Misto de conto e de romance, o novo livro de José Saramago estará à venda a partir desta quarta-feira. O autor chamou-lhe "A viagem do elefante". A trama, inspirada num facto histórico sobre o qual poucos detalhes são conhecidos, poderia ser contada numa ou duas páginas.

Mas a arte do ficcionista, Prémio Nobel de Literatura, transformou o episódio num excelente pretexto para presentear os leitores com uma obra que reflecte, de certo modo, o seu olhar sobre a Humanidade, em que a ironia e o sarcasmo se combinam com compaixão solidária.

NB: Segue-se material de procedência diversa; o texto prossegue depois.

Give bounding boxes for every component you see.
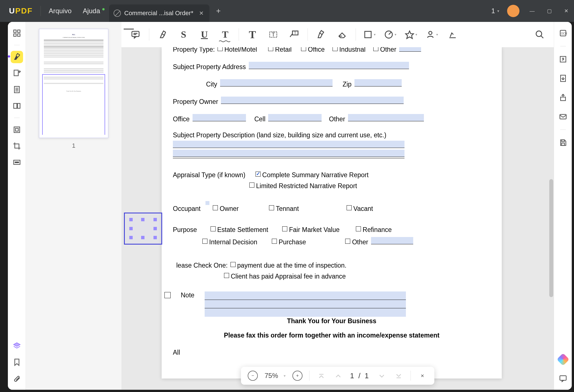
checkbox-checked[interactable]	[256, 172, 261, 177]
vertical-scrollbar[interactable]	[549, 179, 553, 297]
checkbox[interactable]	[301, 47, 306, 51]
underline-icon[interactable]: U	[197, 27, 212, 42]
attachment-icon[interactable]	[11, 372, 23, 385]
form-field[interactable]	[205, 308, 406, 317]
new-tab-button[interactable]: +	[216, 6, 221, 15]
document-tab[interactable]: Commercial ...isal Order* ✕	[109, 4, 209, 22]
checkbox[interactable]	[230, 262, 236, 267]
squiggly-icon[interactable]: T	[218, 27, 232, 42]
last-page-icon[interactable]	[394, 371, 404, 381]
checkbox[interactable]	[347, 205, 352, 210]
checkbox[interactable]	[202, 239, 207, 244]
edit-tool-icon[interactable]	[11, 67, 23, 79]
eraser-tool-icon[interactable]	[335, 27, 349, 42]
form-field[interactable]	[173, 150, 404, 157]
resize-handle[interactable]	[141, 236, 144, 239]
email-icon[interactable]	[557, 110, 569, 123]
checkbox[interactable]	[333, 47, 338, 51]
form-field[interactable]	[173, 141, 404, 148]
selection-rectangle[interactable]	[124, 213, 162, 245]
checkbox[interactable]	[269, 205, 274, 210]
resize-handle[interactable]	[153, 227, 157, 230]
form-field[interactable]	[348, 114, 424, 121]
ai-assistant-icon[interactable]	[557, 353, 569, 366]
save-icon[interactable]	[557, 136, 569, 149]
first-page-icon[interactable]	[316, 371, 326, 381]
checkbox[interactable]	[218, 47, 223, 51]
chat-icon[interactable]	[557, 372, 569, 385]
search-icon[interactable]	[532, 27, 547, 42]
resize-handle[interactable]	[141, 218, 144, 221]
resize-handle[interactable]	[129, 218, 133, 221]
checkbox[interactable]	[268, 47, 273, 51]
checkbox[interactable]	[249, 183, 254, 188]
form-field[interactable]	[221, 97, 404, 104]
pages-tool-icon[interactable]	[11, 83, 23, 96]
zoom-out-button[interactable]: −	[248, 371, 258, 381]
page-counter[interactable]: 1 / 1	[350, 372, 370, 380]
form-field[interactable]	[205, 291, 406, 300]
checkbox[interactable]	[164, 292, 171, 298]
close-window-icon[interactable]: ✕	[562, 8, 571, 14]
form-field[interactable]	[205, 300, 406, 308]
checkbox[interactable]	[282, 226, 287, 231]
share-icon[interactable]	[557, 91, 569, 104]
pencil-tool-icon[interactable]	[314, 27, 329, 42]
checkbox[interactable]	[224, 273, 229, 278]
organize-tool-icon[interactable]	[11, 100, 23, 112]
thumbnails-icon[interactable]	[11, 27, 23, 39]
form-field[interactable]	[220, 79, 333, 86]
redact-icon[interactable]	[11, 156, 23, 168]
highlight-tool-icon[interactable]	[11, 51, 23, 63]
maximize-icon[interactable]: ▢	[545, 8, 554, 14]
signature-tool-dropdown[interactable]	[424, 27, 439, 42]
form-field[interactable]	[371, 237, 413, 244]
page-viewport[interactable]: Property Type: Hotel/Motel Retail Office…	[121, 47, 542, 390]
svg-rect-10	[17, 103, 20, 108]
page-indicator-dropdown[interactable]: 1▾	[491, 7, 499, 15]
user-avatar[interactable]	[507, 5, 519, 17]
textbox-tool-icon[interactable]: T	[266, 27, 281, 42]
strikethrough-icon[interactable]: S	[176, 27, 191, 42]
prev-page-icon[interactable]	[333, 371, 343, 381]
convert-icon[interactable]	[557, 53, 569, 65]
form-field[interactable]	[354, 79, 402, 86]
checkbox[interactable]	[373, 47, 378, 51]
bookmark-icon[interactable]	[11, 356, 23, 368]
text-tool-icon[interactable]: T	[245, 27, 260, 42]
minimize-icon[interactable]: —	[527, 8, 537, 14]
export-icon[interactable]	[557, 72, 569, 85]
resize-handle[interactable]	[153, 218, 157, 221]
ocr-icon[interactable]: OCR	[557, 27, 569, 39]
form-field[interactable]	[268, 114, 322, 121]
layers-icon[interactable]	[11, 340, 23, 352]
zoom-in-button[interactable]: +	[292, 371, 302, 381]
menu-ajuda[interactable]: Ajuda	[77, 7, 106, 15]
shape-tool-dropdown[interactable]	[362, 27, 377, 42]
resize-handle[interactable]	[129, 227, 133, 230]
checkbox[interactable]	[356, 226, 361, 231]
menu-arquivo[interactable]: Arquivo	[43, 7, 77, 15]
checkbox[interactable]	[345, 239, 350, 244]
zoom-level-dropdown[interactable]: 75%	[265, 372, 286, 380]
form-field[interactable]	[193, 114, 246, 121]
checkbox[interactable]	[211, 226, 216, 231]
more-tool-icon[interactable]	[445, 27, 460, 42]
close-tab-icon[interactable]: ✕	[199, 10, 204, 17]
crop-icon[interactable]	[11, 140, 23, 152]
highlighter-icon[interactable]	[155, 27, 170, 42]
callout-tool-icon[interactable]: T	[287, 27, 301, 42]
checkbox[interactable]	[213, 205, 218, 210]
close-navbar-icon[interactable]: ✕	[417, 371, 428, 381]
city-label: City	[206, 81, 217, 88]
next-page-icon[interactable]	[377, 371, 387, 381]
stamp-tool-dropdown[interactable]	[404, 27, 418, 42]
resize-handle[interactable]	[153, 236, 157, 239]
checkbox[interactable]	[272, 239, 277, 244]
sticker-tool-dropdown[interactable]	[383, 27, 397, 42]
page-thumbnail[interactable]: ALL COMMERCIAL APPRAISAL ORDER FORM	[39, 29, 109, 138]
form-field[interactable]	[399, 47, 421, 52]
compress-icon[interactable]	[11, 124, 23, 136]
form-field[interactable]	[249, 62, 409, 69]
resize-handle[interactable]	[129, 236, 133, 239]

Nunca é de mais referir que este livro foi escrito numa altura em que o autor, de 86 anos, se encontrava em condições de saúde muito precárias. Esteve para ser o último. O ponto de partida é o século XVI, numa altura em que o rei D. João III decidiu oferecer a seu primo, o arquiduque Maximiliano da Áustria, um elefante indiano. É a história da viagem do paquiderme, desde Belém, em Lisboa, até Viena, na Áustria, que é reinventada por Saramago.

Atendendo às circunstâncias em que "A viagem do elefante" foi escrito, poder-se-á, citando uma frase do livro, atribuída ao secretário do rei, dizer que escrever, nessa altura, foi, da sua parte, um acto poético ?

Responderia, como depois no decorrer desse diálogo do secretário de Estado ele acaba por dizer, que o acto poético só se sabe depois. Não quer dizer que seja um jogo de palavras, mas é um jogo de conceitos.

Mas escrever nas circunstâncias em que o fez foi como a difícil "travessia do Isarco" protagonizada pelo elefante e comitiva?

É uma boa comparação, essa. Felizmente, atravessei-o para o lado de cá, sem as más consequências que se chegaram a temer. Porque, quando a Pilar conta que, falando com os médicos, lhes pediu que me dessem vida pelo menos por mais três meses, para que eu acabasse o livro, isto mostra até que ponto a situação era grave. Tanto mais que três meses não bastariam para concluir aquele que então seria o meu último livro. Enfim... Foi um mau bocado.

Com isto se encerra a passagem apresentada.